Prepare calculations and chart results with Bash Math, Shell Style
Database Backup Example
MySQL or MariaDB relational databases are very common inside Linux servers or desktops. Their content can be saved in plain text files, whose content can then be used for any calculation necessary. Of course, the first question that comes to mind is "why not perform those calculations inside the database? Aren't database engines optimized to do just that?"
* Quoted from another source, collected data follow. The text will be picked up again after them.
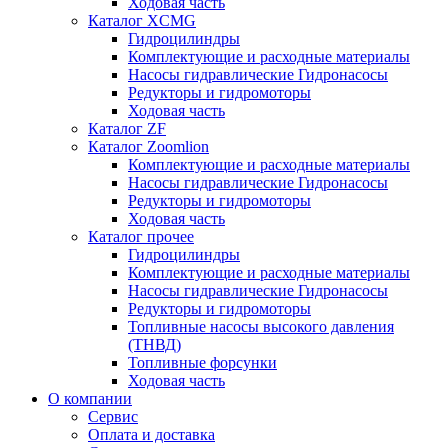
Ходовая часть
Каталог XCMG
Гидроцилиндры
Комплектующие и расходные материалы
Насосы гидравлические Гидронасосы
Редукторы и гидромоторы
Ходовая часть
Каталог ZF
Каталог Zoomlion
Комплектующие и расходные материалы
Насосы гидравлические Гидронасосы
Редукторы и гидромоторы
Ходовая часть
Каталог прочее
Гидроцилиндры
Комплектующие и расходные материалы
Насосы гидравлические Гидронасосы
Редукторы и гидромоторы
Топливные насосы высокого давления
(ТНВД)
Топливные форсунки
Ходовая часть
О компании
Сервис
Оплата и доставка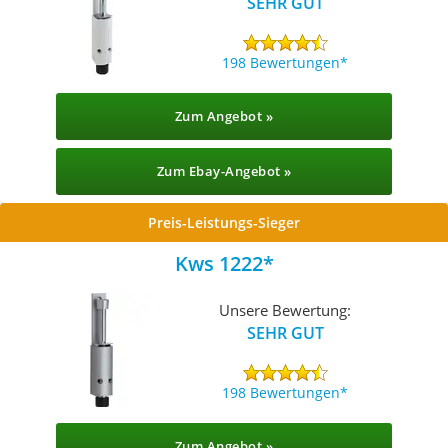
SEHR GUT
198 Bewertungen
Zum Angebot »
Zum Ebay-Angebot »
Preis-Leistungs-Sieger
Kws 1222
Unsere Bewertung:
SEHR GUT
198 Bewertungen
Zum Angebot »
The answer to this question is yes, relational databases are much faster than Bash, but they can only process their own content! If you need to do anything more than that with your files (from comparing the numbers inside the database with those inside some other file to using the same numbers to decide what to do next), you must do it outside the database. Bash is an ideal environment for such tasks. There are two other advantages of working on plain text backups instead of the actual tables in the live database. One is that you can compare at any moment backups made at different times. Another is that, starting from the same database backup file, you can generate with Bash many partial dumps to combine their content in Bash in ways that would not be possible with any direct database queries. One application of this approach in small business would be finding all customers with unpaid balances over some threshold inside the database, in order to automatically send them reminders by email, each with the corresponding invoice attached. In the same way, a teacher could generate custom exercises for each student using research or financial databases, depending on previous results.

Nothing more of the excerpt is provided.